Optical Flow Estimation
Optical flow estimation has found applications in various computer vision applications like object detection and tracking, movement detection, robot navigation, and visual odometry. This project presents a comprehensive study comparing the performance of both the classical and deep learning approaches for estimating dense optical flow. We used the Farneback method as a representative of classical techniques and FlowNet 2.0 as a representative of deep learning-based methods. Our experimental results highlight the performance comparison of both methods on a defined dataset using appropriate metrics - L1 error, Average end point error, and Average angular error. The results show that FlowNet 2.0 provides significantly better results than the Farneback Algorithm.

Vision Transformer (ViT) from Scratch
This project presents an unofficial PyTorch implementation of the Vision Transformer (ViT) model, inspired by the groundbreaking paper "An Image is Worth 16x16 Words: Transformers for Image Recognition at Scale". The primary objective was to create a clear, well-documented implementation that serves as both a functional model and an educational resource.
Key features of this project include:
- A from-scratch implementation of ViT using PyTorch
- Detailed comments explaining each component of the architecture
- Visualization of attention maps to provide insights into the model's decision-making process
- Exploration of the transformer architecture's potential in computer vision tasks
This implementation not only demonstrates the power of transformer models in image recognition but also serves as a valuable tool for understanding and learning about this innovative approach to computer vision.

PointNet from Scratch
This project stemmed from my personal interest in coding architectures from scratch. PointNet is a pioneering model in the field of 3D point cloud processing, designed for tasks such as classification and segmentation of 3D shapes. I aimed to build it from the ground up to deepen my understanding and create a readily available source for future projects, minimizing reliance on the authors' specifications. I implemented both classification and part segmentation using ShapeNet data, achieving results comparable to the original authors' implementation.

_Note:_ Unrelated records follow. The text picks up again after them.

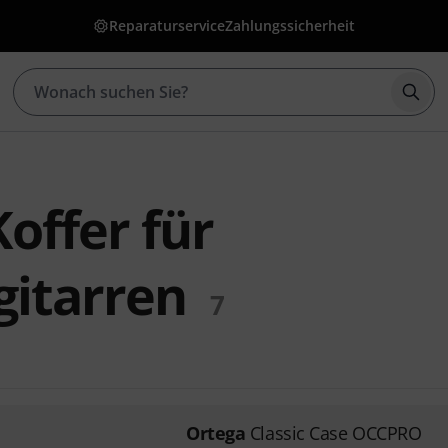
Reparaturservice
Zahlungssicherheit
Such
offer für
gitarren
7
Ortega
Classic Case OCCPRO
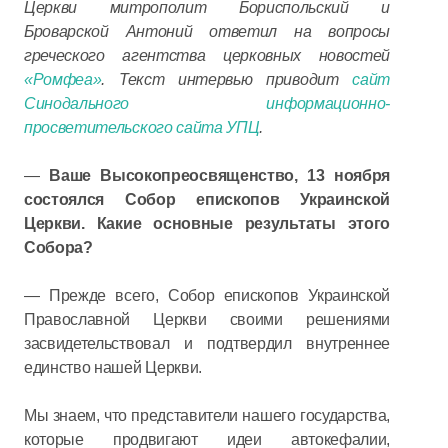
Церкви митрополит Бориспольский и
Броварской Антоний ответил на вопросы
греческого агентства церковных новостей
«Ромфеа»
. Текст интервью приводит
сайт
Синодального информационно-
просветительского сайта УПЦ
.
—
Ваше Высокопреосвященство, 13 ноября
состоялся Собор епископов Украинской
Церкви. Какие основные результаты этого
Собора?
— Прежде всего, Собор епископов Украинской
Православной Церкви своими решениями
засвидетельствовал и подтвердил внутреннее
единство нашей Церкви.
Мы знаем, что представители нашего государства,
которые продвигают идеи автокефалии,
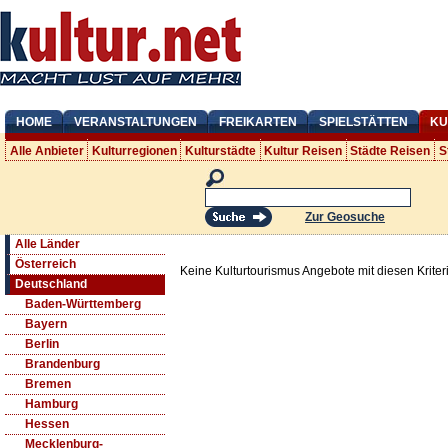
HOME
VERANSTALTUNGEN
FREIKARTEN
SPIELSTÄTTEN
KU
Alle Anbieter
Kulturregionen
Kulturstädte
Kultur Reisen
Städte Reisen
S
Zur Geosuche
Alle Länder
Österreich
Keine Kulturtourismus Angebote mit diesen Krite
Deutschland
Baden-Württemberg
Bayern
Berlin
Brandenburg
Bremen
Hamburg
Hessen
Mecklenburg-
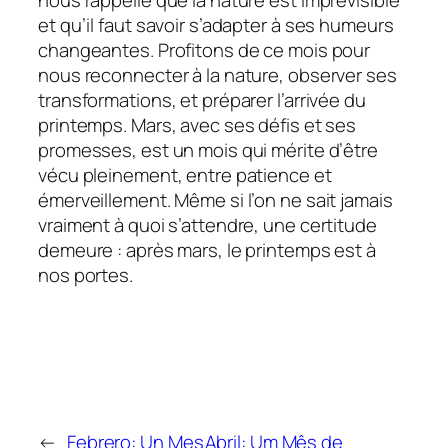
et qu’il faut savoir s’adapter à ses humeurs
changeantes. Profitons de ce mois pour
nous reconnecter à la nature, observer ses
transformations, et préparer l’arrivée du
printemps. Mars, avec ses défis et ses
promesses, est un mois qui mérite d’être
vécu pleinement, entre patience et
émerveillement. Même si l’on ne sait jamais
vraiment à quoi s’attendre, une certitude
demeure : après mars, le printemps est à
nos portes.
←
Febrero: Un Mes
Abril: Um Mês de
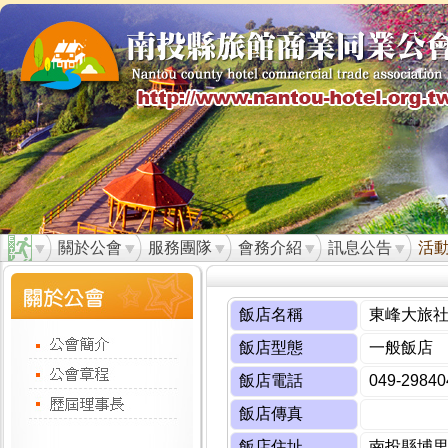
關於公會
服務團隊
會務介紹
訊息公告
活
飯店名稱
東峰大旅
飯店型態
一般飯店
飯店電話
049-29840
飯店傳真
飯店住址
南投縣埔里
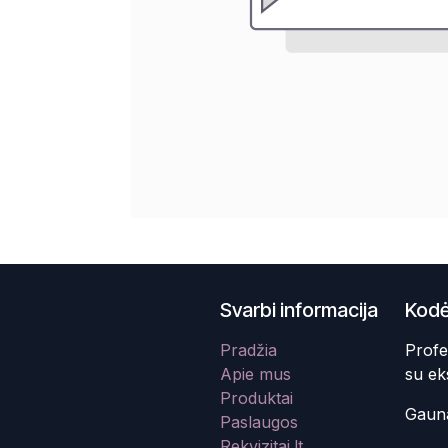
Svarbi informacija
Kodė
Pradžia
Profe
Apie mus
su ek
Produktai
Gauna
Paslaugos
Rekvizitai.lt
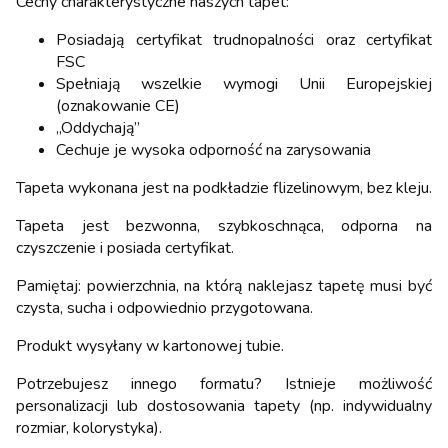
Cechy charakterystyczne naszych tapet:
Posiadają certyfikat trudnopalności oraz certyfikat
FSC
Spełniają wszelkie wymogi Unii Europejskiej
(oznakowanie CE)
„Oddychają”
Cechuje je wysoka odporność na zarysowania
Tapeta wykonana jest na podkładzie flizelinowym, bez kleju.
Tapeta jest bezwonna, szybkoschnąca, odporna na
czyszczenie i posiada certyfikat.
Pamiętaj: powierzchnia, na którą naklejasz tapetę musi być
czysta, sucha i odpowiednio przygotowana.
Produkt wysyłany w kartonowej tubie.
Potrzebujesz innego formatu? Istnieje możliwość
personalizacji lub dostosowania tapety (np. indywidualny
rozmiar, kolorystyka).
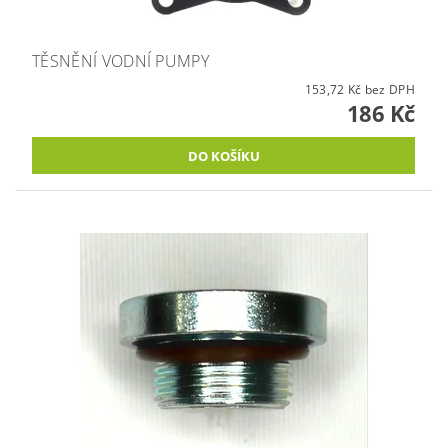
TĚSNĚNÍ VODNÍ PUMPY
153,72 Kč bez DPH
186 Kč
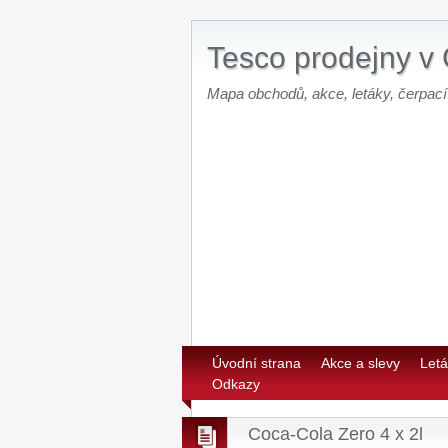
Tesco prodejny v
Mapa obchodů, akce, letáky, čerpací
Úvodní strana
Akce a slevy
Letá
Odkazy
Coca-Cola Zero 4 x 2l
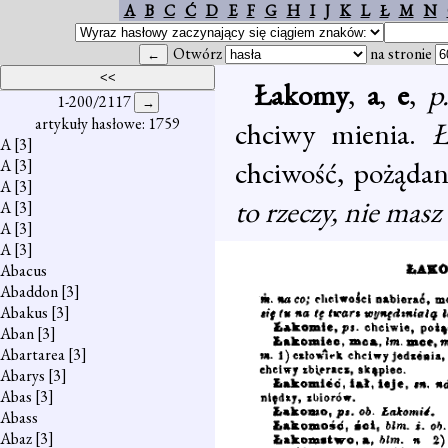
A
B
C
Ć
D
E
F
G
H
I
J
K
L
Ł
M
N
Otwórz
na stronie
Łakomy
,
a
,
e
,
p
1-200/2117
artykuły hasłowe: 1759
chciwy mienia.
Ł
A
[3]
chciwość, pożąda
A
[3]
A
[3]
to rzeczy, nie masz
A
[3]
A
[3]
A
[3]
Abacus
Abaddon
[3]
Abakus
[3]
Aban
[3]
Abartarea
[3]
Abarys
[3]
Abas
[3]
Abass
Abaz
[3]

State Estimation: Challenges in Mixed Environments
In this project, my team and I explored the common challenges of global state estimation using SLAM pipelines across diverse environments, including outdoor scenarios, indoor settings, and transitions between indoor and outdoor environments.
For the Visual-Inertial Navigation System (VINS) category, we conducted experiments using ORB SLAM 3 in carefully selected areas around our university, pushing each sensor to its failure limits.
Additionally, we evaluated the accuracy of GPS trajectories in outdoor environments by collecting data using RTK GPS, enhanced with NTRIP (Network Transport of RTCM via Internet Protocol) technology. The RTK GPS method improves measurement accuracy by receiving GPS correction signals from a base station, while the NTRIP method transmits GPS correction signals from a remote base station via the internet, eliminating the need for our own base station setup.
To assess the improvements from integrating GPS with a VINS system for state estimation, we evaluated the state-of-the-art GVINS algorithm on a complex dataset released by HKUST University.